• Instructions to follow: Pictures must not appear in your answer. Write out exactly the lines from the one with "2026.07.14 9:05am" through the last line of the entries below.

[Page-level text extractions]
===============

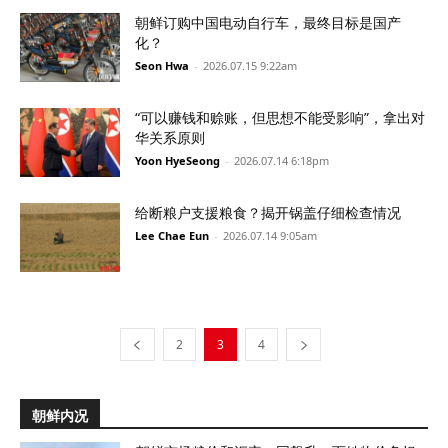
朝鲜订购中国电动自行车，最终目标是国产
化？
Seon Hwa
-
2026.07.15 9:22am
“可以赚钱和赊账，但思想不能受影响”，拿出对
华关系原则
Yoon HyeSeong
-
2026.07.14 6:18pm
给断粮户支援粮食？揭开锅盖仔细检查情况
Lee Chae Eun
-
2026.07.14 9:05am
2
3
4
朝鲜内况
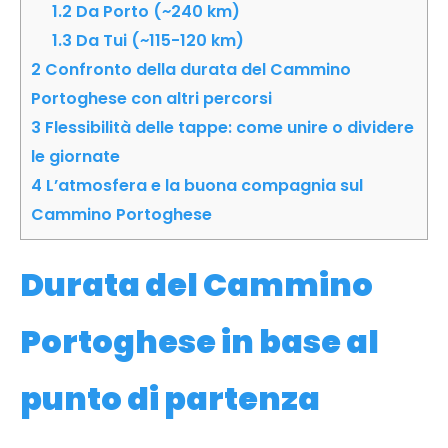
1.2
Da Porto (~240 km)
1.3
Da Tui (~115-120 km)
2
Confronto della durata del Cammino
Portoghese con altri percorsi
3
Flessibilità delle tappe: come unire o dividere
le giornate
4
L’atmosfera e la buona compagnia sul
Cammino Portoghese
Durata del Cammino
Portoghese in base al
punto di partenza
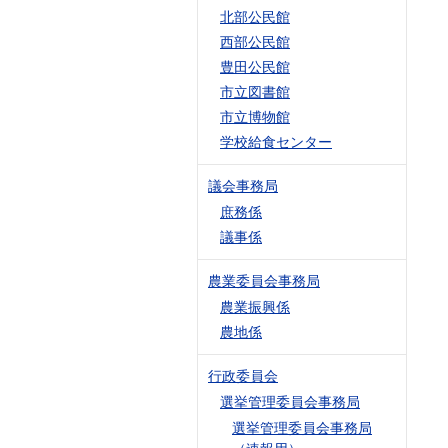
北部公民館
西部公民館
豊田公民館
市立図書館
市立博物館
学校給食センター
議会事務局
庶務係
議事係
農業委員会事務局
農業振興係
農地係
行政委員会
選挙管理委員会事務局
選挙管理委員会事務局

===============

• Result:
2026.07.14 9:05am
2
3
4
朝鲜内况
1.2
Da Porto (~240 km)
1.3
Da Tui (~115-120 km)
2
Confronto della durata del Cammino
Portoghese con altri percorsi
3
Flessibilità delle tappe: come unire o dividere
le giornate
4
L’atmosfera e la buona compagnia sul
Cammino Portoghese
Durata del Cammino
Portoghese in base al
punto di partenza
北部公民館
西部公民館
豊田公民館
市立図書館
市立博物館
学校給食センター
議会事務局
庶務係
議事係
農業委員会事務局
農業振興係
農地係
行政委員会
選挙管理委員会事務局
選挙管理委員会事務局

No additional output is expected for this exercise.